WongPartnership has acted for Broom International, an Indonesia-based auto-financing startup, on its Series A+ US$25 million fundraising round, led by Openspace Ventures, alongside other existing investors, including AC Ventures, Quona Capital and MUFG Innovation Partners. PKSHA Capital also backed the fundraising round, and joined as a new investor. Broom’s business objective is to provide access for dealers in automotives to get short-term working capital by putting their car inventories up as collateral with a repurchasing option. The extended fundraising will enable Broom to diversify its product offerings, and further accelerate its dealer inventory turnover.
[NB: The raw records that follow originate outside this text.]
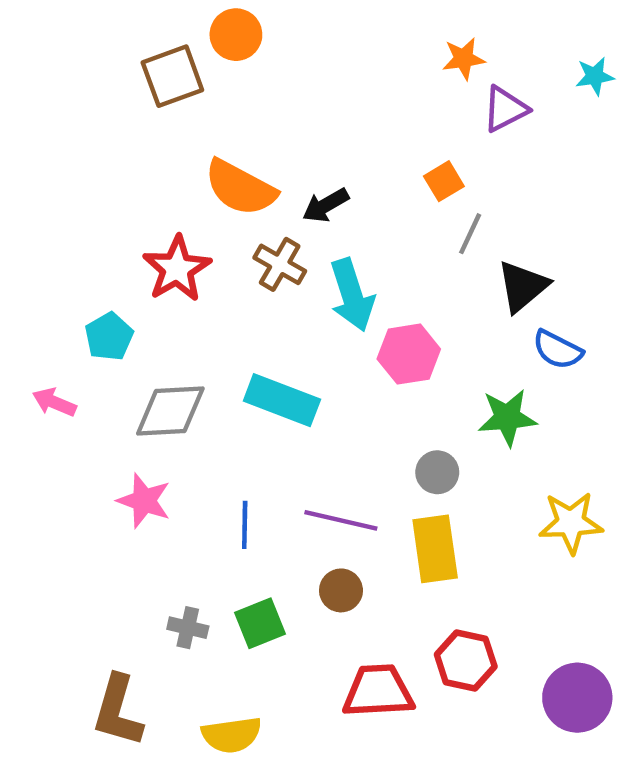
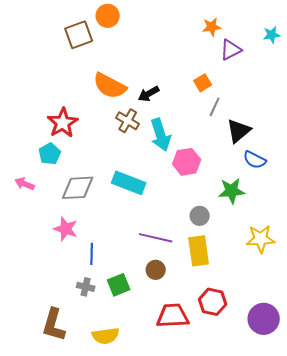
red star: (177, 269) -> (63, 123), moved
blue line: (245, 525) -> (92, 254), moved

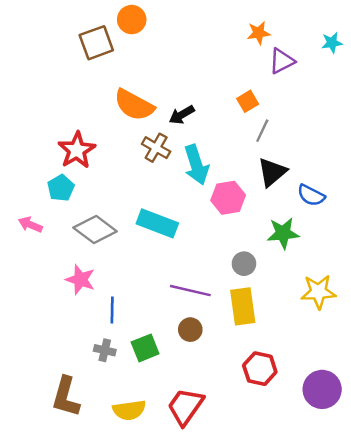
black triangle: (239, 131) -> (272, 172), moved
gray diamond: (78, 188) -> (95, 229), turned 40
red trapezoid: (173, 316) -> (185, 406), moved, turned -52

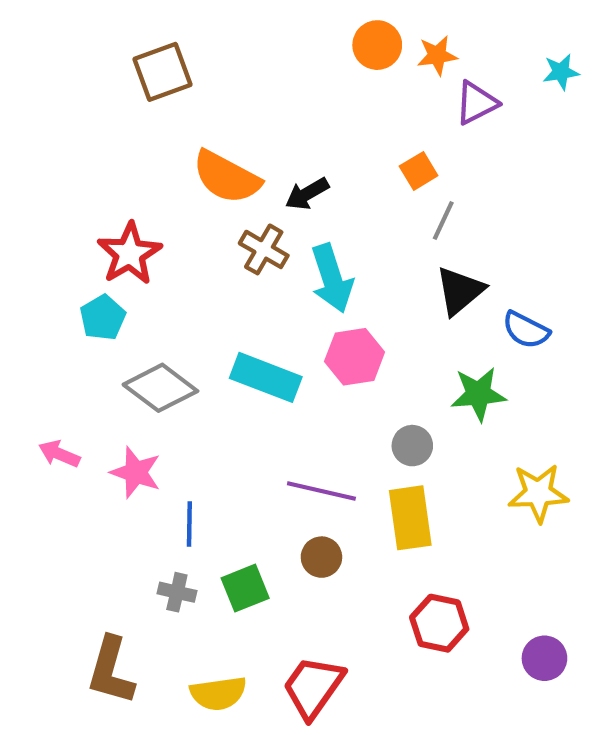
orange circle: (132, 20) -> (377, 45), moved
pink hexagon: (228, 198) -> (355, 357), moved
pink arrow: (30, 225) -> (59, 454), moved
purple circle: (322, 389) -> (544, 658), size x0.7

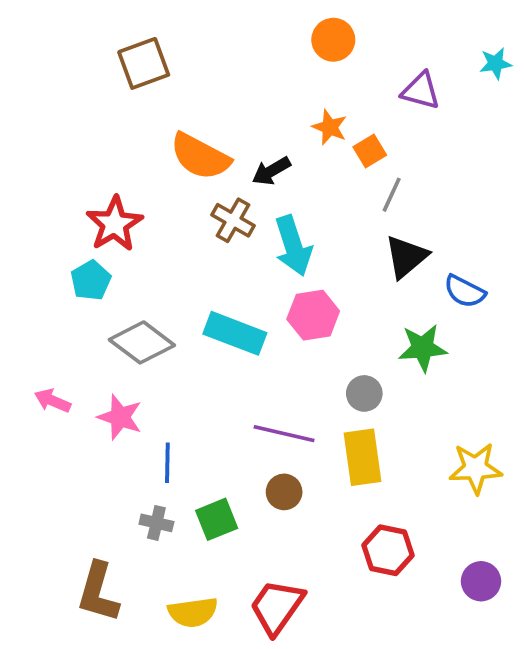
orange star: (437, 55) -> (330, 127), moved, turned 30
purple triangle: (476, 103) -> (421, 91), turned 42
yellow star: (538, 493) -> (476, 468), moved

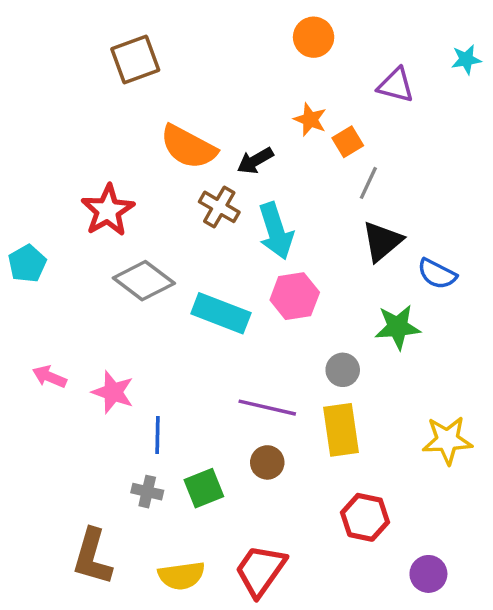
cyan pentagon: (91, 280) -> (27, 264), moved
gray diamond: (142, 342) -> (144, 281), moved
purple circle: (481, 581) -> (428, 574), moved

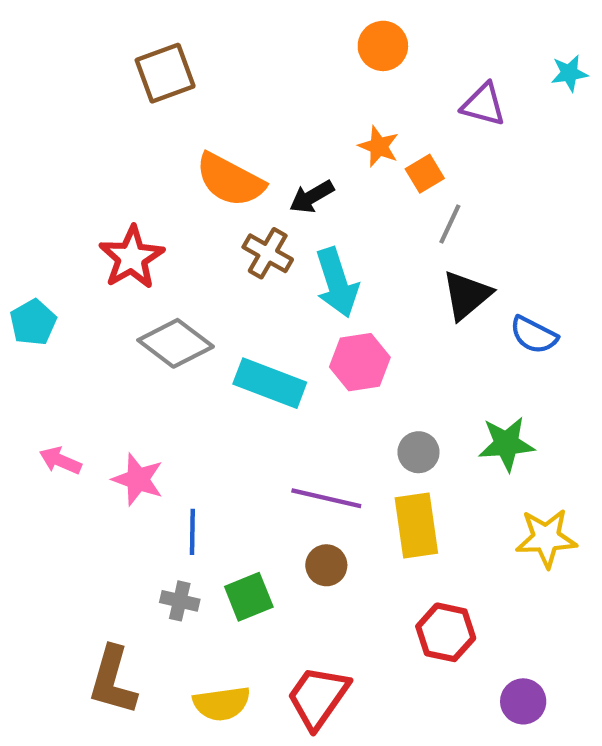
green star: (398, 327) -> (506, 444), moved

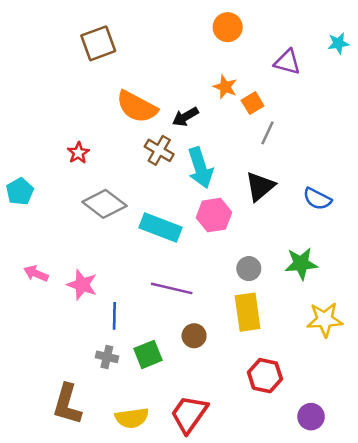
red star: (132, 257) -> (78, 153), size x0.6
black triangle: (467, 295) -> (260, 186), moved
purple line: (326, 498) -> (172, 288), moved

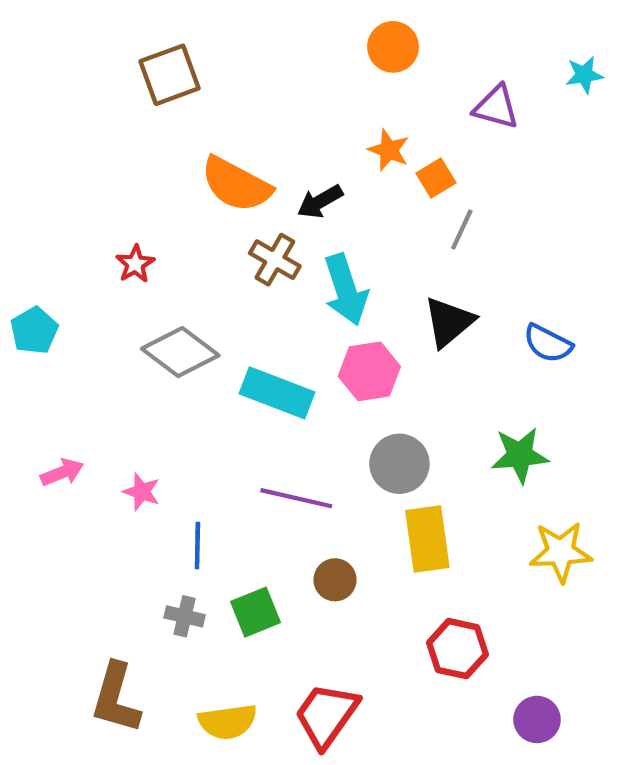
gray circle: (249, 269) -> (399, 464), moved, size x1.4
pink arrow: (36, 274) -> (62, 472), turned 135
pink star: (82, 285) -> (142, 492), size x0.7

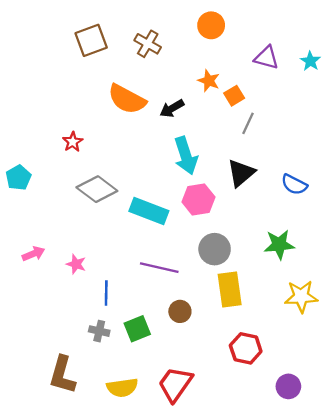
cyan star: (584, 75) -> (310, 61), moved, turned -30
brown cross: (275, 260) -> (148, 44), moved

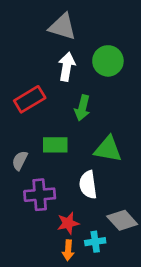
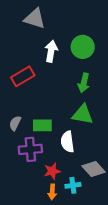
gray triangle: (62, 27) -> (35, 19), moved
green arrow: (82, 108) -> (84, 83), moved
green rectangle: (55, 145) -> (42, 125), moved

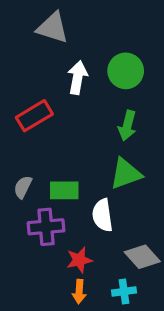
green triangle: (83, 114) -> (126, 174), turned -30
cyan cross: (73, 185) -> (124, 292), moved

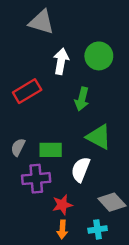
green arrow: (127, 126) -> (82, 99), moved
green triangle: (126, 174) -> (99, 137), turned 48
white semicircle: (102, 215) -> (81, 169), turned 30

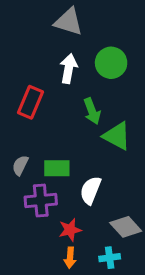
gray triangle: (41, 22) -> (69, 22), moved
red rectangle: (27, 91) -> (30, 102), turned -36
green arrow: (82, 99) -> (92, 111), turned -35
green triangle: (99, 137) -> (117, 136), moved

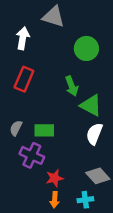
white arrow: (69, 69) -> (23, 38), moved
white semicircle: (91, 190) -> (94, 134), moved
purple cross: (41, 200) -> (32, 155), turned 30

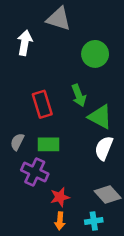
red rectangle: (24, 79) -> (42, 104), moved, turned -40

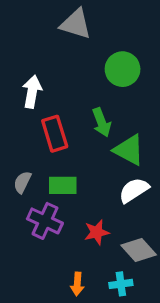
white arrow: (25, 43) -> (32, 92), moved
white semicircle: (104, 148) -> (134, 190), turned 35
red star: (60, 197) -> (97, 232), moved

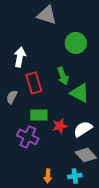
gray semicircle: (22, 182) -> (12, 97), moved
white semicircle: (134, 190) -> (83, 129), moved
red star: (97, 232) -> (60, 126), moved

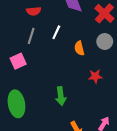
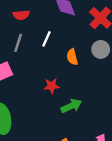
red star: (95, 76) -> (52, 86), moved
green arrow: (61, 96) -> (71, 106), moved, turned -108

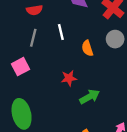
white line: (46, 39) -> (61, 32), turned -35

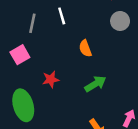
orange semicircle: (87, 48) -> (85, 48), moved
red star: (69, 78) -> (51, 79), moved

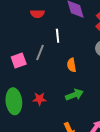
gray line: (32, 23) -> (40, 52), moved
red star: (51, 79) -> (39, 99), moved

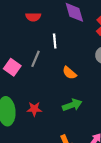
pink square: (19, 61) -> (12, 67), turned -35
orange semicircle: (72, 65) -> (69, 73), turned -40

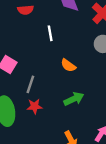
gray line: (35, 59) -> (30, 84), moved

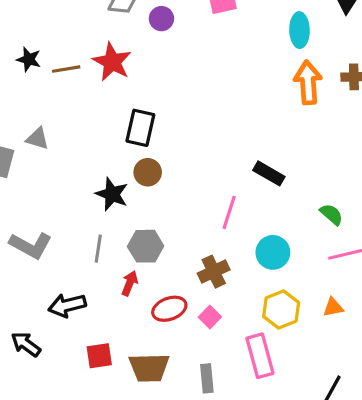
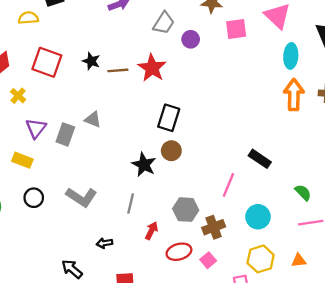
gray hexagon: (146, 246) -> (186, 210), moved
black arrow: (67, 305) -> (104, 243), size x0.6

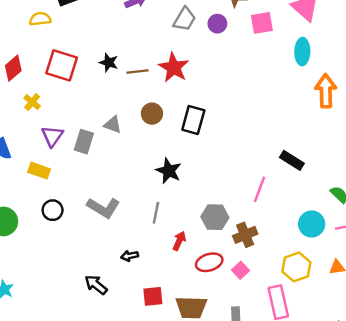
purple circle: (191, 39) -> (217, 24), moved
cyan ellipse: (291, 56) -> (302, 52), moved
brown circle: (171, 151) -> (152, 114), moved
cyan circle: (258, 217) -> (312, 224), moved

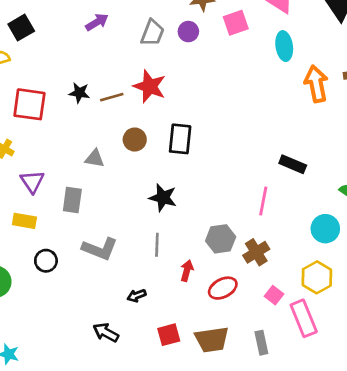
gray rectangle: (84, 142) -> (72, 200), moved
pink square: (241, 270) -> (274, 295), moved

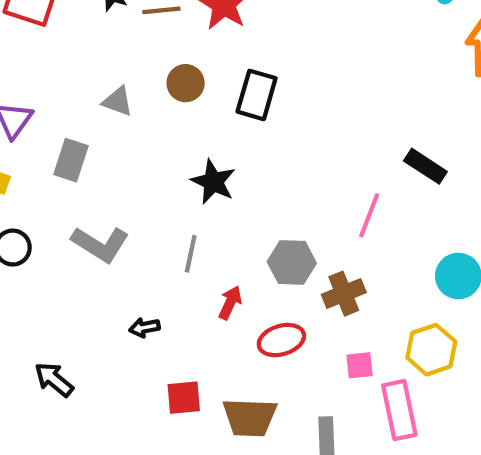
pink square: (274, 295) -> (359, 365), turned 36
black arrow: (106, 332) -> (54, 379), moved

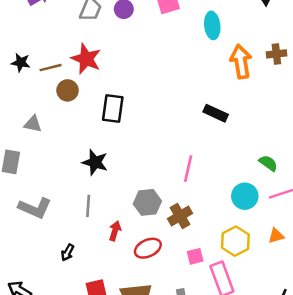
brown circle: (186, 83) -> (68, 90), moved
black rectangle: (425, 166) -> (216, 113), moved
black arrow: (145, 328) -> (68, 252), turned -42

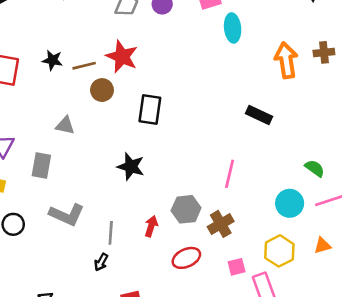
cyan ellipse: (212, 25) -> (233, 28), moved
gray line: (88, 206) -> (111, 233), moved
red arrow: (115, 231) -> (151, 226), moved

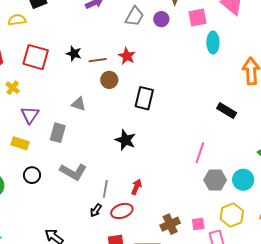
red star: (122, 57) -> (127, 56), size x0.7
gray hexagon: (186, 209) -> (215, 180), moved
brown cross: (221, 224) -> (170, 224), moved
red ellipse: (186, 258) -> (122, 211), moved

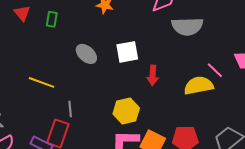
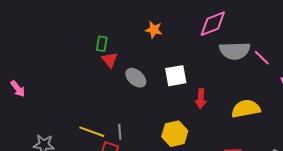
red triangle: (22, 13) -> (110, 60), moved
pink line: (215, 70) -> (262, 58), moved
yellow line: (42, 82) -> (92, 132), moved

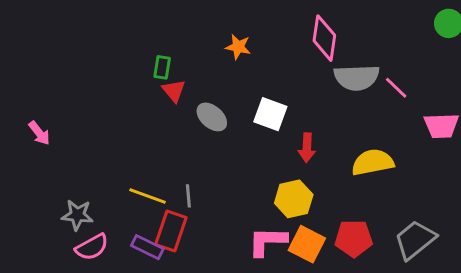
pink diamond: (213, 24) -> (324, 38), turned -60
white square: (176, 76) -> (270, 114), turned 30
yellow hexagon: (175, 134) -> (294, 199), moved

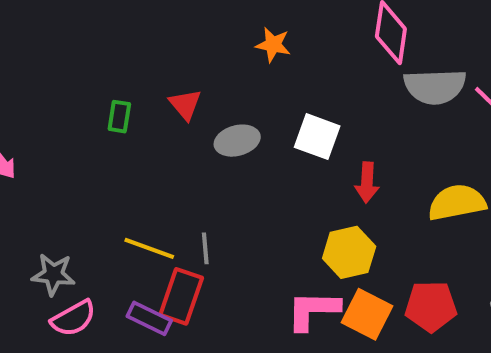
green rectangle: (162, 67) -> (119, 117), moved
gray ellipse: (212, 117) -> (237, 141), turned -56

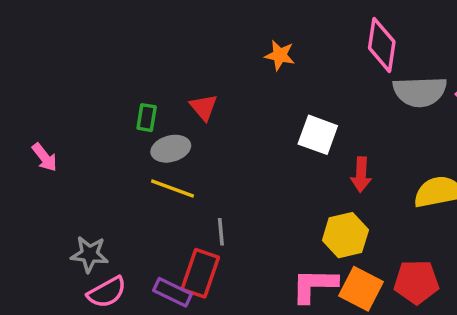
gray ellipse: (237, 141) -> (171, 149), moved
yellow line: (149, 248) -> (173, 188), moved

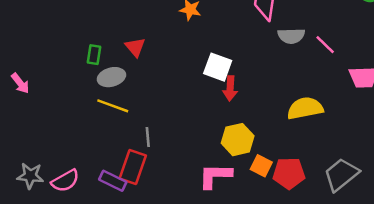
gray semicircle: (420, 92) -> (291, 36), size x0.7
red arrow: (361, 175) -> (230, 88), moved
gray star: (89, 254) -> (30, 176), moved
orange square: (361, 289) -> (261, 166), moved, size x0.7

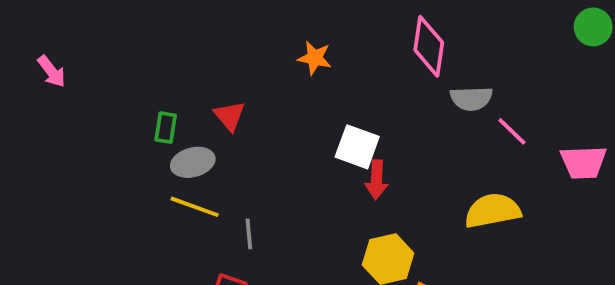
pink line: (325, 45) -> (512, 131), moved
pink arrow: (20, 83) -> (52, 71), moved
gray line: (148, 137) -> (249, 234), moved

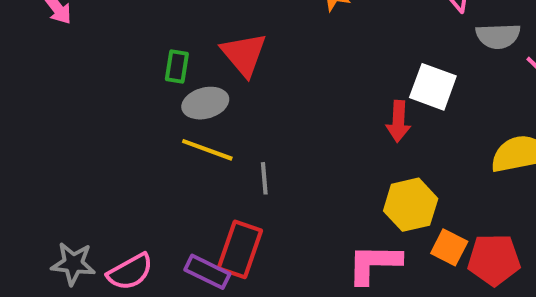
red triangle: (230, 116) -> (244, 54), size x1.4
white square: (357, 147) -> (433, 87), moved

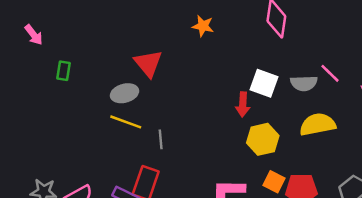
gray semicircle: (498, 36) -> (304, 83), moved
green rectangle: (177, 66) -> (63, 71), moved
yellow hexagon: (411, 205) -> (263, 139), moved

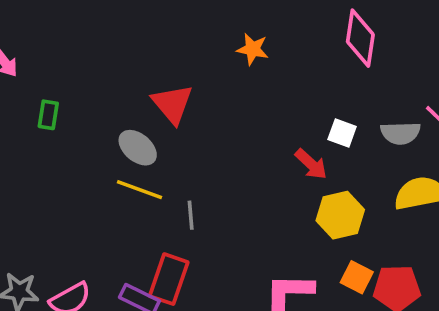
white square: (264, 83) -> (342, 133), size x0.7
gray ellipse: (125, 93) -> (138, 148), turned 55
red arrow: (243, 104) -> (311, 164), turned -50

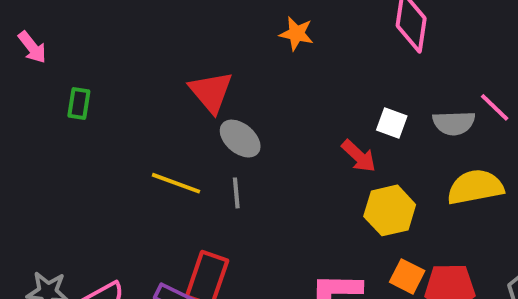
gray ellipse: (138, 148) -> (240, 139), moved
gray line: (191, 215) -> (236, 193), moved

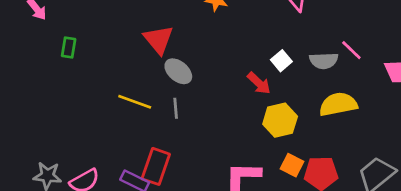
white square: (392, 123) -> (281, 61), turned 30

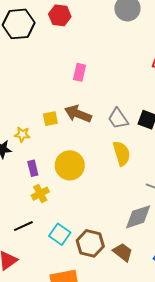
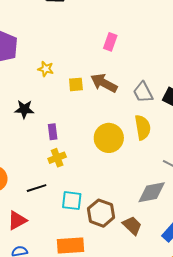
yellow star: (22, 134) -> (46, 69), moved
yellow circle: (70, 165) -> (109, 138), moved
cyan square: (60, 234) -> (72, 201), turned -35

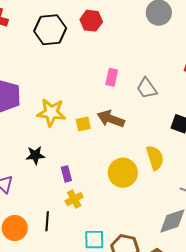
yellow star: (46, 69) -> (51, 112), size x1.8
gray trapezoid: (143, 92) -> (147, 88), moved
black line: (37, 188) -> (47, 221), moved, turned -60

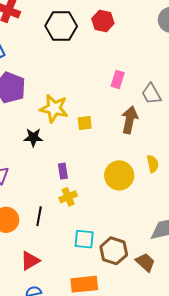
brown arrow: (111, 119) -> (130, 120), moved, turned 76
black star: (35, 155) -> (33, 137), moved
yellow semicircle: (155, 158) -> (153, 164), size x0.7

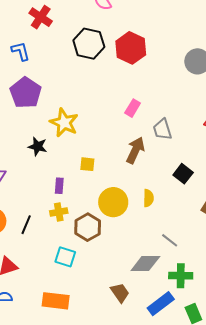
red hexagon: (103, 21) -> (131, 48), size x1.4
yellow square: (85, 123) -> (87, 164), moved
brown hexagon: (114, 251) -> (88, 227), moved

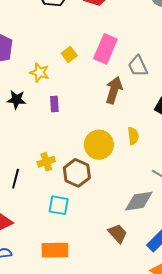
pink rectangle: (133, 108) -> (105, 49), size x1.6
yellow star: (64, 123) -> (39, 72), size x0.7
yellow square: (87, 164) -> (69, 55), moved, turned -35
purple rectangle: (59, 186) -> (54, 104), moved

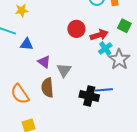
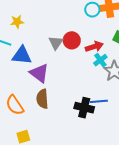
blue triangle: (27, 44) -> (22, 55), size x1.5
purple triangle: (44, 62) -> (39, 73), size x1.5
gray triangle: (64, 70) -> (56, 43), moved

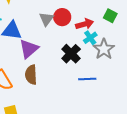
purple triangle: (39, 73) -> (29, 49), turned 40
black cross: (84, 108) -> (71, 54), moved, turned 30

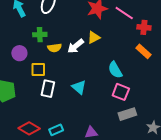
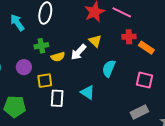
red cross: (144, 27) -> (129, 37), moved
yellow triangle: (94, 37) -> (95, 41), turned -40
cyan semicircle: (115, 70) -> (109, 68), moved, turned 60
pink square: (121, 92) -> (144, 80), moved

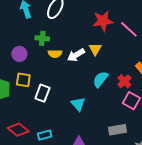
red cross: (129, 37) -> (124, 81), moved, turned 32
yellow square: (45, 81) -> (23, 80), moved
cyan triangle: (88, 92) -> (78, 104), moved

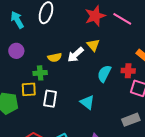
green cross: (42, 38) -> (40, 73), moved
purple circle: (19, 54) -> (16, 51), moved
red cross: (124, 81) -> (128, 71), turned -32

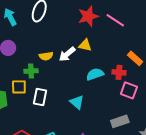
yellow triangle: (93, 45) -> (85, 45), turned -40
cyan semicircle: (104, 74) -> (95, 74), turned 42

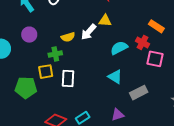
red cross: (119, 72) -> (143, 42), turned 32
cyan triangle: (77, 102) -> (115, 77), moved
gray rectangle: (120, 121) -> (139, 93), moved

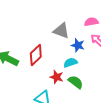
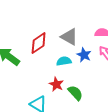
red diamond: (36, 55) -> (39, 43), moved
cyan semicircle: (71, 63) -> (64, 61), moved

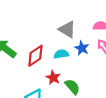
red diamond: (39, 43) -> (35, 56), moved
Partner Kyle Lee led the firm’s team in the transaction.
WongPartnership is also acting for Tan Teck Jin on Singapore criminal proceedings concerning offences for abetting, by engaging in conspiracy with others, the possession of various vaping products for the purpose of sale. This case involves a transnational criminal syndicate, who was peddling over 130,000 sets of e-cigarettes and over 60,000 pieces of vape pods worth US$3.1 million, amid the rise in vaping-related offences in recent years. Despite the prevalence of such offences, there are fewer than a handful of reported decisions on such offences. The Court has deferred its decision to a later date to decide on whether the accused should be given an opportunity at rehabilitation through probation. Even if sentenced to imprisonment, the Court will have to decide on the appropriate term of imprisonment, considering the accused’s role in the offences. This is Singapore’s largest vape-related case to date. Novel arguments were raised where the firm proposed a sentencing framework for such offences. Partner Tang Shangwei is leading the firm’s team in the matter.